- Goal of the exercise -
Restate every record exactly as it is written, while omitting the pictures it holds.

----- Data shown

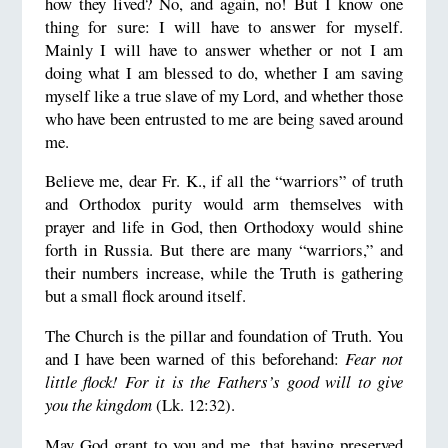
how they lived? No, and again, no! But I know one
thing for sure: I will have to answer for myself.
Mainly I will have to answer whether or not I am
doing what I am blessed to do, whether I am saving
myself like a true slave of my Lord, and whether those
who have been entrusted to me are being saved around
me.
Believe me, dear Fr. K., if all the “warriors” of truth
and Orthodox purity would arm themselves with
prayer and life in God, then Orthodoxy would shine
forth in Russia. But there are many “warriors,” and
their numbers increase, while the Truth is gathering
but a small flock around itself.
The Church is the pillar and foundation of Truth. You
and I have been warned of this beforehand:
Fear not
little flock! For it is the Fathers’s good will to give
you the kingdom
(Lk. 12:32).
May God grant to you and me, that having preserved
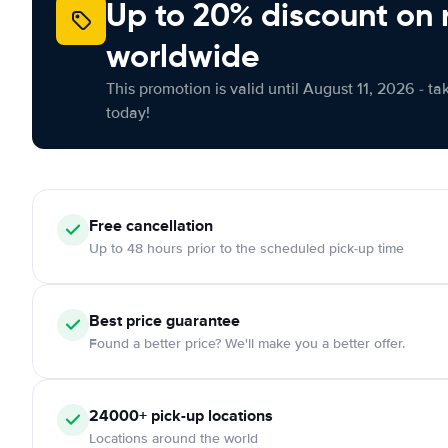
Up to 20% discount on 
worldwide
This promotion is valid until August 11, 2026 - ta
today!
Free
cancellation
Up to 48 hours prior to the scheduled pick-up time
Best price guarantee
Found a better price? We'll make you a better offer.
24000+
pick-up locations
Locations around the world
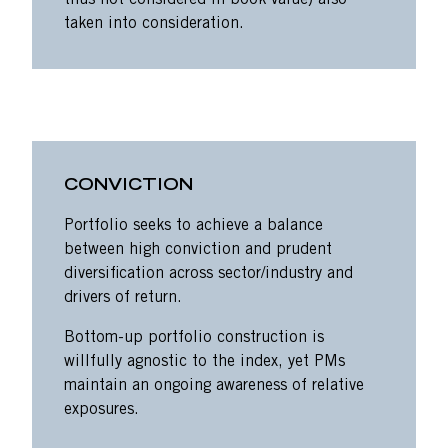
thus not considered in book value) also
taken into consideration.
CONVICTION
Portfolio seeks to achieve a balance
between high conviction and prudent
diversification across sector/industry and
drivers of return.
Bottom-up portfolio construction is
willfully agnostic to the index, yet PMs
maintain an ongoing awareness of relative
exposures.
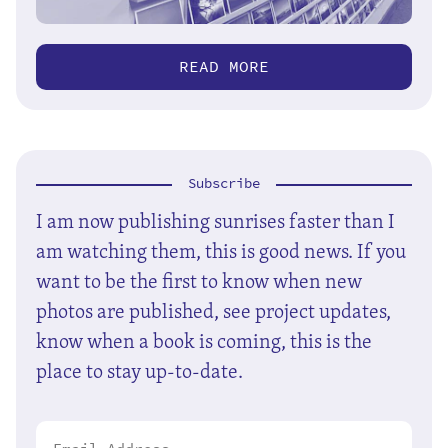
READ MORE
Subscribe
I am now publishing sunrises faster than I
am watching them, this is good news. If you
want to be the first to know when new
photos are published, see project updates,
know when a book is coming, this is the
place to stay up-to-date.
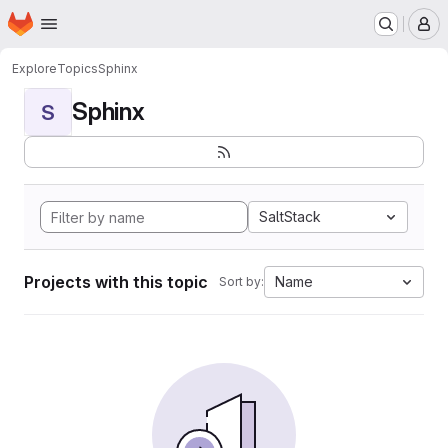
Homepage
Skip to main content
M
Explore
Topics
Sphinx
Sphinx
S
SaltStack
Projects with this topic
Name
Sort by:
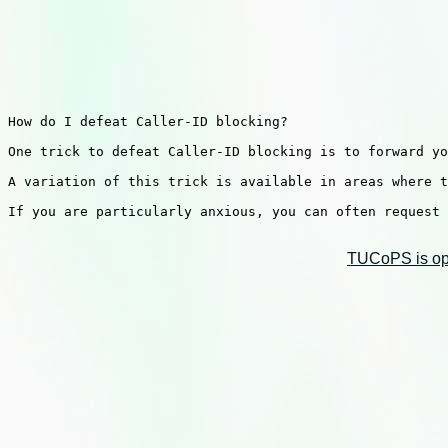
How do I defeat Caller-ID blocking?

One trick to defeat Caller-ID blocking is to forward yo
A variation of this trick is available in areas where t
If you are particularly anxious, you can often request 
TUCoPS is opt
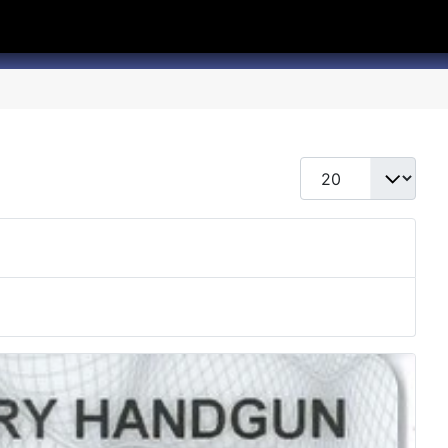
hannel
rry Texas on Twitter
Display #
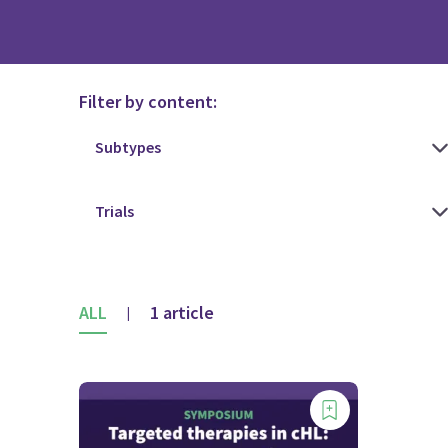
Filter by content:
ALL
1 article
|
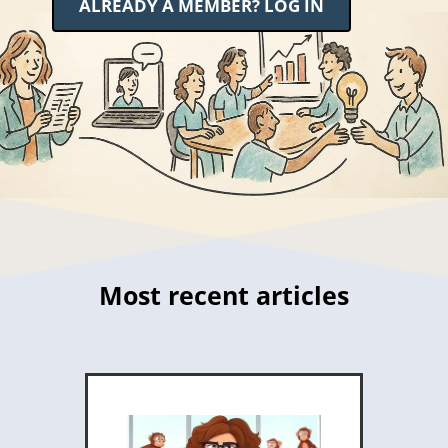
ALREADY A MEMBER? LOG IN
Most recent articles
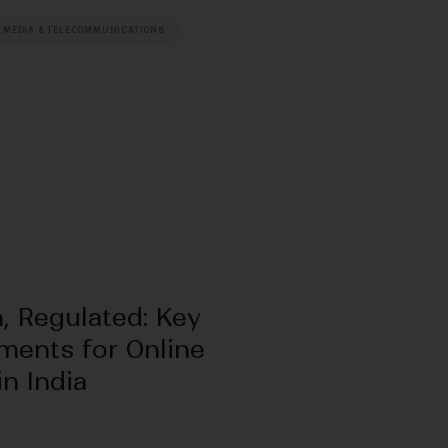
 MEDIA & TELECOMMUNICATIONS
, Regulated: Key
ments for Online
n India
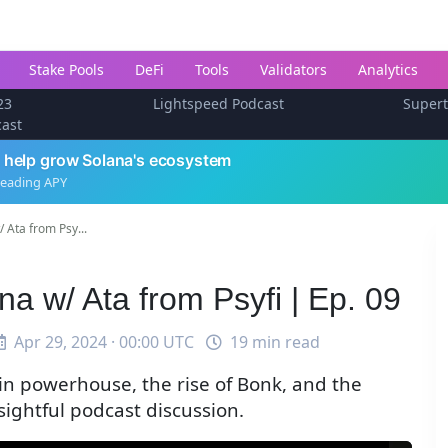
Stake Pools
DeFi
Tools
Validators
Analytics
23
Lightspeed Podcast
Super
cast
 help grow Solana's ecosystem
leading APY
 Ata from Psy...
 w/ Ata from Psyfi | Ep. 09
Apr 29, 2024 · 00:00 UTC
19 min read
in powerhouse, the rise of Bonk, and the
nsightful podcast discussion.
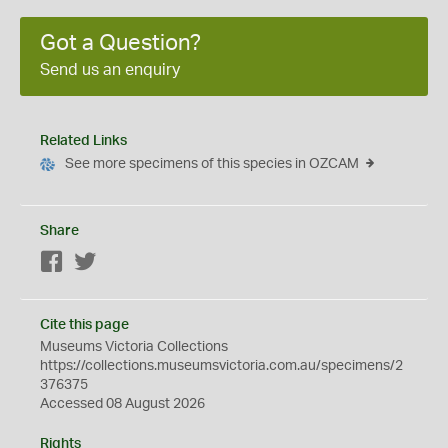
Got a Question?
Send us an enquiry
Related Links
See more specimens of this species in OZCAM
Share
Facebook
Twitter
Cite this page
Museums Victoria Collections
https://collections.museumsvictoria.com.au/specimens/2
376375
Accessed 08 August 2026
Rights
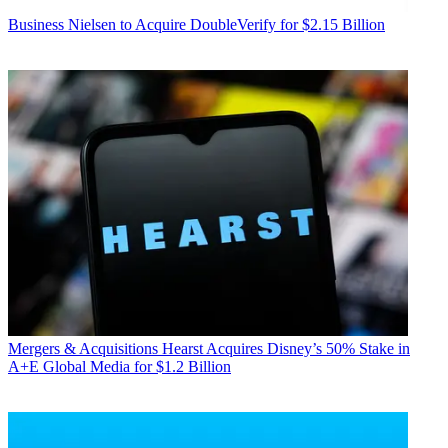
Business
Nielsen to Acquire DoubleVerify for $2.15 Billion
Mergers & Acquisitions
Hearst Acquires Disney’s 50% Stake in
A+E Global Media for $1.2 Billion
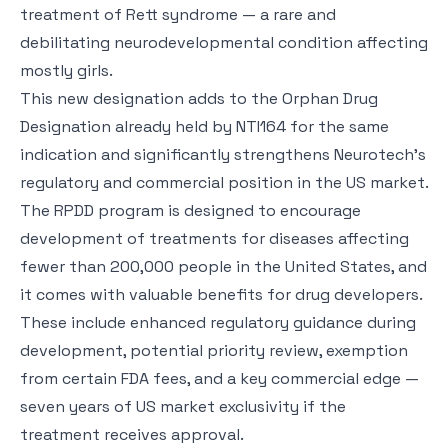
treatment of Rett syndrome — a rare and
debilitating neurodevelopmental condition affecting
mostly girls.
This new designation adds to the Orphan Drug
Designation already held by NTI164 for the same
indication and significantly strengthens Neurotech’s
regulatory and commercial position in the US market.
The RPDD program is designed to encourage
development of treatments for diseases affecting
fewer than 200,000 people in the United States, and
it comes with valuable benefits for drug developers.
These include enhanced regulatory guidance during
development, potential priority review, exemption
from certain FDA fees, and a key commercial edge —
seven years of US market exclusivity if the
treatment receives approval.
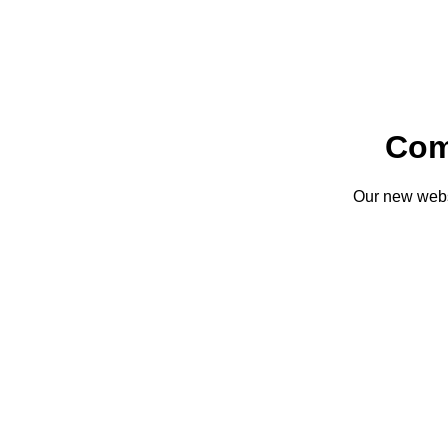
Com
Our new websi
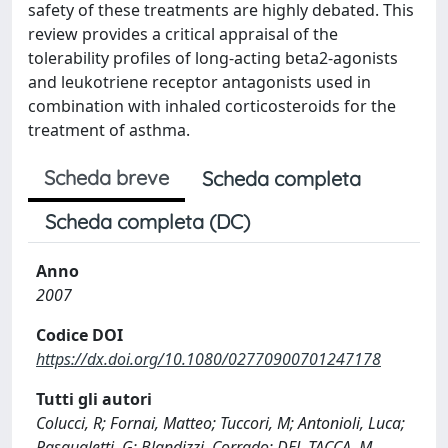
safety of these treatments are highly debated. This
review provides a critical appraisal of the
tolerability profiles of long-acting beta2-agonists
and leukotriene receptor antagonists used in
combination with inhaled corticosteroids for the
treatment of asthma.
Scheda breve
Scheda completa
Scheda completa (DC)
Anno
2007
Codice DOI
https://dx.doi.org/10.1080/02770900701247178
Tutti gli autori
Colucci, R; Fornai, Matteo; Tuccori, M; Antonioli, Luca;
Pasqualetti, G; Blandizzi, Corrado; DEL TACCA, M.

----------

- Your solution -
how they lived? No, and again, no! But I know one
thing for sure: I will have to answer for myself.
Mainly I will have to answer whether or not I am
doing what I am blessed to do, whether I am saving
myself like a true slave of my Lord, and whether those
who have been entrusted to me are being saved around
me.
Believe me, dear Fr. K., if all the “warriors” of truth
and Orthodox purity would arm themselves with
prayer and life in God, then Orthodoxy would shine
forth in Russia. But there are many “warriors,” and
their numbers increase, while the Truth is gathering
but a small flock around itself.
The Church is the pillar and foundation of Truth. You
and I have been warned of this beforehand:
Fear not
little flock! For it is the Fathers’s good will to give
you the kingdom
(Lk. 12:32).
May God grant to you and me, that having preserved
Up to 20% discount on 
worldwide
This promotion is valid until August 11, 2026 - ta
today!
Free
cancellation
Up to 48 hours prior to the scheduled pick-up time
Best price guarantee
Found a better price? We'll make you a better offer.
24000+
pick-up locations
Locations around the world
thus not considered in book value) also
taken into consideration.
CONVICTION
Portfolio seeks to achieve a balance
between high conviction and prudent
diversification across sector/industry and
drivers of return.
Bottom-up portfolio construction is
willfully agnostic to the index, yet PMs
maintain an ongoing awareness of relative
exposures.
READ MORE
Subscribe
I am now publishing sunrises faster than I
am watching them, this is good news. If you
want to be the first to know when new
photos are published, see project updates,
know when a book is coming, this is the
place to stay up-to-date.
Homepage
Skip to main content
M
Explore
Topics
Sphinx
Sphinx
S
SaltStack
Projects with this topic
Name
Sort by:
How do I defeat Caller-ID blocking?

One trick to defeat Caller-ID blocking is to forward yo
A variation of this trick is available in areas where t
If you are particularly anxious, you can often request 
TUCoPS is opt
hannel
rry Texas on Twitter
Display #
Filter by content:
ALL
1 article
|
ALREADY A MEMBER? LOG IN
Most recent articles
 MEDIA & TELECOMMUNICATIONS
, Regulated: Key
ments for Online
n India
Stake Pools
DeFi
Tools
Validators
Analytics
23
Lightspeed Podcast
Super
cast
 help grow Solana's ecosystem
leading APY
 Ata from Psy...
 w/ Ata from Psyfi | Ep. 09
Apr 29, 2024 · 00:00 UTC
19 min read
in powerhouse, the rise of Bonk, and the
nsightful podcast discussion.
Got a Question?
Send us an enquiry
Related Links
See more specimens of this species in OZCAM
Share
Facebook
Twitter
Cite this page
Museums Victoria Collections
https://collections.museumsvictoria.com.au/specimens/2
376375
Accessed 08 August 2026
Rights
Business
Nielsen to Acquire DoubleVerify for $2.15 Billion
Mergers & Acquisitions
Hearst Acquires Disney’s 50% Stake in
A+E Global Media for $1.2 Billion
treatment of Rett syndrome — a rare and
debilitating neurodevelopmental condition affecting
mostly girls.
This new designation adds to the Orphan Drug
Designation already held by NTI164 for the same
indication and significantly strengthens Neurotech’s
regulatory and commercial position in the US market.
The RPDD program is designed to encourage
development of treatments for diseases affecting
fewer than 200,000 people in the United States, and
it comes with valuable benefits for drug developers.
These include enhanced regulatory guidance during
development, potential priority review, exemption
from certain FDA fees, and a key commercial edge —
seven years of US market exclusivity if the
treatment receives approval.
Com
Our new websi
safety of these treatments are highly debated. This
review provides a critical appraisal of the
tolerability profiles of long-acting beta2-agonists
and leukotriene receptor antagonists used in
combination with inhaled corticosteroids for the
treatment of asthma.
Scheda breve
Scheda completa
Scheda completa (DC)
Anno
2007
Codice DOI
https://dx.doi.org/10.1080/02770900701247178
Tutti gli autori
Colucci, R; Fornai, Matteo; Tuccori, M; Antonioli, Luca;
Pasqualetti, G; Blandizzi, Corrado; DEL TACCA, M.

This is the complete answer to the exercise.